Straintronic magnetic tunnel junctions (s-MTJs) offer continuous, analog resistance modulation via strain, enabling efficient analog computation and neural network applications, surpassing memristors and domain wall synapses in linearity and analog behavior.

Contribution

This paper presents the concept and potential of s-MTJs for analog computing, highlighting their linear transfer characteristics and advantages over existing memristive devices.

Findings

s-MTJs can be continuously tuned with gate voltage

They exhibit a linear conductance region suitable for analog computation

s-MTJs outperform memristors and domain wall synapses in linearity

Abstract

The straintronic magnetic tunnel junction (s-MTJ) is an MTJ whose resistance state can be changed continuously or gradually from high to low with a gate voltage that generates strain the magnetostrictive soft layer.
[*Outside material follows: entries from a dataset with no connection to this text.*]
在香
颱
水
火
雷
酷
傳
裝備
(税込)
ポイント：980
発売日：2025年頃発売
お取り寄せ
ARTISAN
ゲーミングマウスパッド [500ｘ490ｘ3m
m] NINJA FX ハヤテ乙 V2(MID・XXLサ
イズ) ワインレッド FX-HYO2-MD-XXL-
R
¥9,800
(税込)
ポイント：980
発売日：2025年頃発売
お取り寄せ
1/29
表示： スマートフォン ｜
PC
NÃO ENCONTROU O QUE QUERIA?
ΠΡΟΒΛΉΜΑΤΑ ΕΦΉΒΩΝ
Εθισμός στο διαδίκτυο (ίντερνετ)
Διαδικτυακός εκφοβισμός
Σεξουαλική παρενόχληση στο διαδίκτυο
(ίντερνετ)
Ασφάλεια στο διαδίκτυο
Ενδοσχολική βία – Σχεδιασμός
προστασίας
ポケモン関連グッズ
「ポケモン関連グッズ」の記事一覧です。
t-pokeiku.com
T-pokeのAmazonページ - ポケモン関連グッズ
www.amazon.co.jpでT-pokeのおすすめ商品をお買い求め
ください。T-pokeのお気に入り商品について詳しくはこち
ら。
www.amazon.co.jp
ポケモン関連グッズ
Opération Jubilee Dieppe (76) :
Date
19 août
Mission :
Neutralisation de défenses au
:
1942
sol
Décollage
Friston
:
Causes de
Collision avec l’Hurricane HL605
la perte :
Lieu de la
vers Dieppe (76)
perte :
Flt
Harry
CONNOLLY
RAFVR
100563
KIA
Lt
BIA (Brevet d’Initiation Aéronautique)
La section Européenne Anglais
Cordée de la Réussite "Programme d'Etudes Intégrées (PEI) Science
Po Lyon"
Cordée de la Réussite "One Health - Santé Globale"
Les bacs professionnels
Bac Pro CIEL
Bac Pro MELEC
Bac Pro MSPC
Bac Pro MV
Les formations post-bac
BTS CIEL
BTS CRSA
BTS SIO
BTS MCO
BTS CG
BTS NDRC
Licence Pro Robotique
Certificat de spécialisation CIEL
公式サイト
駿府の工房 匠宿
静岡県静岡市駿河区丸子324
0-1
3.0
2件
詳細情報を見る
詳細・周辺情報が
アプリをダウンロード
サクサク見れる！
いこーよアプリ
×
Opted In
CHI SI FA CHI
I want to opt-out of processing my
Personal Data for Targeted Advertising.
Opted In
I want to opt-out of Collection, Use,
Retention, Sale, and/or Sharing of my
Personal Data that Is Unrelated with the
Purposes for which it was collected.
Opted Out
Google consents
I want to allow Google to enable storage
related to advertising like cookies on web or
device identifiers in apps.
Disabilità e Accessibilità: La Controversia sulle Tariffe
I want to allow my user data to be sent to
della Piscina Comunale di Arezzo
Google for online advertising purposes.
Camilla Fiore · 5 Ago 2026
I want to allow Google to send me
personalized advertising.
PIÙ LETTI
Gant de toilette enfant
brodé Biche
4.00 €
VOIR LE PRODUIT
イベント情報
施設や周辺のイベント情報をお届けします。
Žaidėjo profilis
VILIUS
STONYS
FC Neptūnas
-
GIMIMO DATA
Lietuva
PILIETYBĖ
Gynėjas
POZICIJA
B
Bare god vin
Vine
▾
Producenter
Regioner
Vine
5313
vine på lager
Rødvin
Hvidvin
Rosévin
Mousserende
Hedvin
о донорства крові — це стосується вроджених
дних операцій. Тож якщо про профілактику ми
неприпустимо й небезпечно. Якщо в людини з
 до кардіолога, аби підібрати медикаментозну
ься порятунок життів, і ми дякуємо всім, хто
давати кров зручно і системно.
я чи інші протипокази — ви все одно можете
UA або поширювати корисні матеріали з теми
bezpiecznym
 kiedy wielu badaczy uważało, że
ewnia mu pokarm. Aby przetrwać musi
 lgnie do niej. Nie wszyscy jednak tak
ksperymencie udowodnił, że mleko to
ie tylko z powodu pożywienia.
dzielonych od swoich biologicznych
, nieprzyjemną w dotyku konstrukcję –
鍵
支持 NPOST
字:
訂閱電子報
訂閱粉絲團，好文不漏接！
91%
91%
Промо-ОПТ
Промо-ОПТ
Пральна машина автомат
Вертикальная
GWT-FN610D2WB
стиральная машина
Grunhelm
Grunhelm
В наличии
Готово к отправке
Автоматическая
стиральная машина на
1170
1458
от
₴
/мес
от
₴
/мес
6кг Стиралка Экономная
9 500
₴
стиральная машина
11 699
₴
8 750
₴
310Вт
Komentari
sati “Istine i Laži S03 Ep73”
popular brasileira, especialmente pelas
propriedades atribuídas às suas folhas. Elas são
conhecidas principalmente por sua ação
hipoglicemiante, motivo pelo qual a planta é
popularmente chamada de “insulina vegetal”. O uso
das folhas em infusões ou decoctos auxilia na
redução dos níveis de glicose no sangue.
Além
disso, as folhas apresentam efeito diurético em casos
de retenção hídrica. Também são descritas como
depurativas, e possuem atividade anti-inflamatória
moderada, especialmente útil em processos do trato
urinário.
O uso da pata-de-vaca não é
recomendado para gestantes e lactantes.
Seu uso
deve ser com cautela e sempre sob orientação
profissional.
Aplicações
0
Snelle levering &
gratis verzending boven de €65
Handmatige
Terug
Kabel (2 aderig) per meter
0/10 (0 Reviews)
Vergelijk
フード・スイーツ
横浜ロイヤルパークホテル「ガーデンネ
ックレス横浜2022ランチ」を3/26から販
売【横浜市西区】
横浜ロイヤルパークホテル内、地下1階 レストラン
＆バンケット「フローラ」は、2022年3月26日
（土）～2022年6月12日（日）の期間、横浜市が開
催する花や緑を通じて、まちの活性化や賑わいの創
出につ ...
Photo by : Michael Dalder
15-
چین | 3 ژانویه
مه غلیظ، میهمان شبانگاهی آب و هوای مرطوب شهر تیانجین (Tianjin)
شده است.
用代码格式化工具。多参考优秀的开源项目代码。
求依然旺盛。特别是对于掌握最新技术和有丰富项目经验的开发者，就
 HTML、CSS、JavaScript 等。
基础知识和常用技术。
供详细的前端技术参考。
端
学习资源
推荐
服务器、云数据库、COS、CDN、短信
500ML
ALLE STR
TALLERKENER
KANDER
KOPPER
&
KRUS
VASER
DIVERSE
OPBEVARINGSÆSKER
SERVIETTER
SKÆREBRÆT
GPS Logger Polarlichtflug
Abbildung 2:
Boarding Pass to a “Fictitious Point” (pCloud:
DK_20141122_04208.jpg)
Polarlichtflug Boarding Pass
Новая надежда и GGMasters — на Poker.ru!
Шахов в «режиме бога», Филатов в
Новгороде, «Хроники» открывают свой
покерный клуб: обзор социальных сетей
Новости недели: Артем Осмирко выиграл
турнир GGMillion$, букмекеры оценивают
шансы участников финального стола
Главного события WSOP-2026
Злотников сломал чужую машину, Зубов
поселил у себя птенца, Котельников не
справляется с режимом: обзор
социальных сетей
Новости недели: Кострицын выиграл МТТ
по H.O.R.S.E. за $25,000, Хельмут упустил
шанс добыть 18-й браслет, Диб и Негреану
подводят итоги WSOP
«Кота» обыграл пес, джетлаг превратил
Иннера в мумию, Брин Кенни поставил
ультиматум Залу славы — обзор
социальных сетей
This unusual feature, not usually available in MTJs that are switched abruptly with spin transfer torque, spin-orbit torque or voltage-controlled-magnetic-anisotropy, enables many analog applications where the typically low tunneling magneto-resistance ratio of MTJs (on/off ratio of the switch) and the relatively large switching error rate are not serious impediments unlike in digital logic or memory. More importantly, the transfer characteristic of a s-MTJ (conductance versus gate voltage) always sports a linear region that can be exploited to implement analog arithmetic, vector matrix multiplication and linear synapses in deep learning networks very effectively. In these applications, the s-MTJ is actually superior to the better known memristors and domain wall synapses which do not exhibit the linearity and/or the analog behavior.